# HOW TO COMPLETE THIS TASK:
Every single record needs to be restated word for word.
■ ■ ■ ■ ■ ■ ■
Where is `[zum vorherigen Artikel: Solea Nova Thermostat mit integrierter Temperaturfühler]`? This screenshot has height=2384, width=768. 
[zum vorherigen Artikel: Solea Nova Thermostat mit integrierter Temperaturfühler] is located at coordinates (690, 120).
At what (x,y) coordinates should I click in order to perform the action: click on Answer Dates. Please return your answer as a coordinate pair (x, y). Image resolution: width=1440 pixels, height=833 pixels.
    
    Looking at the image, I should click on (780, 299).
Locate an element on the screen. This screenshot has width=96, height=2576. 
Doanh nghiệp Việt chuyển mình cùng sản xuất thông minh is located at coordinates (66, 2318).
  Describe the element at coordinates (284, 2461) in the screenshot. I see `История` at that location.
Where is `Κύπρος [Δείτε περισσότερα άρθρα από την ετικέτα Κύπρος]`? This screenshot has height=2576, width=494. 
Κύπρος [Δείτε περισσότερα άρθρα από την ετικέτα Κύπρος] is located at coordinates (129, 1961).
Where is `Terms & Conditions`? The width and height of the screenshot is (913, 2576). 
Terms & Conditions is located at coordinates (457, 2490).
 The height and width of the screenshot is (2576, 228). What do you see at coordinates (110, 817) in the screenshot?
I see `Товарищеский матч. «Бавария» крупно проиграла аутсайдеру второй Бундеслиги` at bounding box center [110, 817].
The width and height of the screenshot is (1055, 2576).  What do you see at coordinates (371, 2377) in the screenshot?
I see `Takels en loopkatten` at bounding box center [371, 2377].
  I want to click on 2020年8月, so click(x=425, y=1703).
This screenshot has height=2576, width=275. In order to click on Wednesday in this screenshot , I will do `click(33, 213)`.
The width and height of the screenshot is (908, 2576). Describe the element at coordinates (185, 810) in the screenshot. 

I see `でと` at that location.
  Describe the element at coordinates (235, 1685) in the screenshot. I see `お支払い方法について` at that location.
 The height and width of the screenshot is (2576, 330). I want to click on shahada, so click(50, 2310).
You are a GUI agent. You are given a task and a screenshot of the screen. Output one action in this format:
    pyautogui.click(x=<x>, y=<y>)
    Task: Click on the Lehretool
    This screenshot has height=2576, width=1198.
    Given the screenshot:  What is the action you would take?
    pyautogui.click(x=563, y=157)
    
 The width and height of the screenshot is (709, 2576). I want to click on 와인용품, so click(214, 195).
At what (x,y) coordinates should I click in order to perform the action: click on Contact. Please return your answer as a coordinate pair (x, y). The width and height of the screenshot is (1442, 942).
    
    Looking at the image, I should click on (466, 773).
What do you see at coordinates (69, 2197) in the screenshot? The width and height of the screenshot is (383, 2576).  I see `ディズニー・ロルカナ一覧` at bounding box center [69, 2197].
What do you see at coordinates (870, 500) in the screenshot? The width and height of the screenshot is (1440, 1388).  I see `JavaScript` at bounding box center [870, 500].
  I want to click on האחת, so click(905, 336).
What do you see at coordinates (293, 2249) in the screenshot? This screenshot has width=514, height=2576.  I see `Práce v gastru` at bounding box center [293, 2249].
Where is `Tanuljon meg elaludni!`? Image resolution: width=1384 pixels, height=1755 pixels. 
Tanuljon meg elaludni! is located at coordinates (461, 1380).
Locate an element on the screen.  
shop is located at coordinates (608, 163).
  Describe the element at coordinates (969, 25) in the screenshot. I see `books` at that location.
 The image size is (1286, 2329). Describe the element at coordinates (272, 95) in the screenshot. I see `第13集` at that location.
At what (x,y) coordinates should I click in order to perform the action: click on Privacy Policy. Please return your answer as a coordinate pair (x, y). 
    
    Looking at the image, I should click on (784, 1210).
■ ■ ■ ■ ■ ■ ■
# FINISHED EXERCISE:
Where is `[zum vorherigen Artikel: Solea Nova Thermostat mit integrierter Temperaturfühler]`? This screenshot has height=2384, width=768. 
[zum vorherigen Artikel: Solea Nova Thermostat mit integrierter Temperaturfühler] is located at coordinates (690, 120).
At what (x,y) coordinates should I click in order to perform the action: click on Answer Dates. Please return your answer as a coordinate pair (x, y). Image resolution: width=1440 pixels, height=833 pixels.
    
    Looking at the image, I should click on (780, 299).
Locate an element on the screen. This screenshot has width=96, height=2576. 
Doanh nghiệp Việt chuyển mình cùng sản xuất thông minh is located at coordinates (66, 2318).
  Describe the element at coordinates (284, 2461) in the screenshot. I see `История` at that location.
Where is `Κύπρος [Δείτε περισσότερα άρθρα από την ετικέτα Κύπρος]`? This screenshot has height=2576, width=494. 
Κύπρος [Δείτε περισσότερα άρθρα από την ετικέτα Κύπρος] is located at coordinates (129, 1961).
Where is `Terms & Conditions`? The width and height of the screenshot is (913, 2576). 
Terms & Conditions is located at coordinates (457, 2490).
 The height and width of the screenshot is (2576, 228). What do you see at coordinates (110, 817) in the screenshot?
I see `Товарищеский матч. «Бавария» крупно проиграла аутсайдеру второй Бундеслиги` at bounding box center [110, 817].
The width and height of the screenshot is (1055, 2576).  What do you see at coordinates (371, 2377) in the screenshot?
I see `Takels en loopkatten` at bounding box center [371, 2377].
  I want to click on 2020年8月, so click(x=425, y=1703).
This screenshot has height=2576, width=275. In order to click on Wednesday in this screenshot , I will do `click(33, 213)`.
The width and height of the screenshot is (908, 2576). Describe the element at coordinates (185, 810) in the screenshot. 

I see `でと` at that location.
  Describe the element at coordinates (235, 1685) in the screenshot. I see `お支払い方法について` at that location.
 The height and width of the screenshot is (2576, 330). I want to click on shahada, so click(50, 2310).
You are a GUI agent. You are given a task and a screenshot of the screen. Output one action in this format:
    pyautogui.click(x=<x>, y=<y>)
    Task: Click on the Lehretool
    This screenshot has height=2576, width=1198.
    Given the screenshot:  What is the action you would take?
    pyautogui.click(x=563, y=157)
    
 The width and height of the screenshot is (709, 2576). I want to click on 와인용품, so click(214, 195).
At what (x,y) coordinates should I click in order to perform the action: click on Contact. Please return your answer as a coordinate pair (x, y). The width and height of the screenshot is (1442, 942).
    
    Looking at the image, I should click on (466, 773).
What do you see at coordinates (69, 2197) in the screenshot? The width and height of the screenshot is (383, 2576).  I see `ディズニー・ロルカナ一覧` at bounding box center [69, 2197].
What do you see at coordinates (870, 500) in the screenshot? The width and height of the screenshot is (1440, 1388).  I see `JavaScript` at bounding box center [870, 500].
  I want to click on האחת, so click(905, 336).
What do you see at coordinates (293, 2249) in the screenshot? This screenshot has width=514, height=2576.  I see `Práce v gastru` at bounding box center [293, 2249].
Where is `Tanuljon meg elaludni!`? Image resolution: width=1384 pixels, height=1755 pixels. 
Tanuljon meg elaludni! is located at coordinates (461, 1380).
Locate an element on the screen.  
shop is located at coordinates (608, 163).
  Describe the element at coordinates (969, 25) in the screenshot. I see `books` at that location.
 The image size is (1286, 2329). Describe the element at coordinates (272, 95) in the screenshot. I see `第13集` at that location.
At what (x,y) coordinates should I click in order to perform the action: click on Privacy Policy. Please return your answer as a coordinate pair (x, y). 
    
    Looking at the image, I should click on (784, 1210).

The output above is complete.